The OECD’s Andreas Schleicher is especially explicit about the perceived strategic importance of cultivating social-emotional skills to work with artificial intelligence, writing that ‘the kinds of things that are easy to teach have become easy to digitise and automate. The future is about pairing the artificial intelligence of computers with the cognitive, social and emotional skills, and values of human beings’.

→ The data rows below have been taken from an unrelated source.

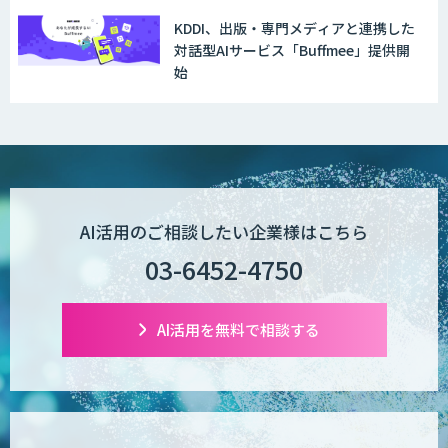
KDDI、出版・専門メディアと連携した
対話型AIサービス「Buffmee」提供開
始
AI活用のご相談したい企業様はこちら
03-6452-4750
AI活用を無料で相談する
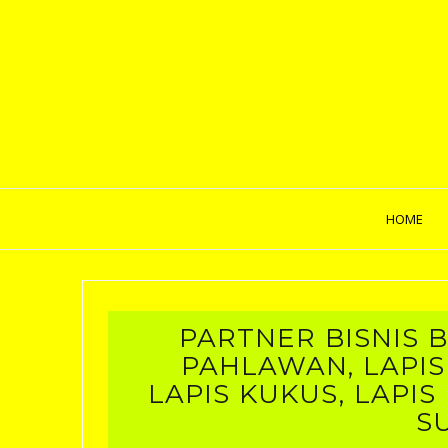
HOME
PARTNER BISNIS B
PAHLAWAN, LAPIS
LAPIS KUKUS, LAPIS
S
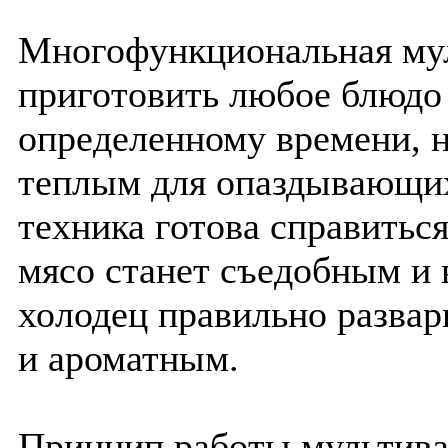
Многофункциональная мул
приготовить любое блюдо 
определенному времени, н
теплым для опаздывающих
техника готова справитьс
мясо станет съедобным и 
холодец правильно развар
и ароматным.
Принцип работы мультива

Moreover, he casts this in clearly economic terms, noting that ‘humans are in danger of losing their economic value, as biological and computer engineering make many forms of human activity redundant and decouple intelligence from consciousness’. As such, human emotional intelligence is seen as complementary to computerized artificial intelligence, as both possess complementary economic value. Indeed, by pairing human and machine intelligence, economic potential would be maximized.

[…]

The keywords of the knowledge economy have been replaced by the keywords of the robot economy. Even if robotization does not pose an immediate threat to the future jobs and labour market prospects of students today, education systems are being pressured to change in anticipation of this economic transformation.

I’m less bothered about Schleicher’s link between social-emotional skills and the robot economy. I reckon that, no matter what time period you live in, there are knowledge and skills you need to be successful when interacting with other human beings.

That being said, there are ways of interacting with machines that are important to learn to get ahead. I stand by what I said in 2013 about the importance of including computational thinking in school curricula. To me, education is about producing healthy, engaged citizens. They need to understand the world around them, be (digitally) confident in it, and have the conceptual tools to be able to problem-solve.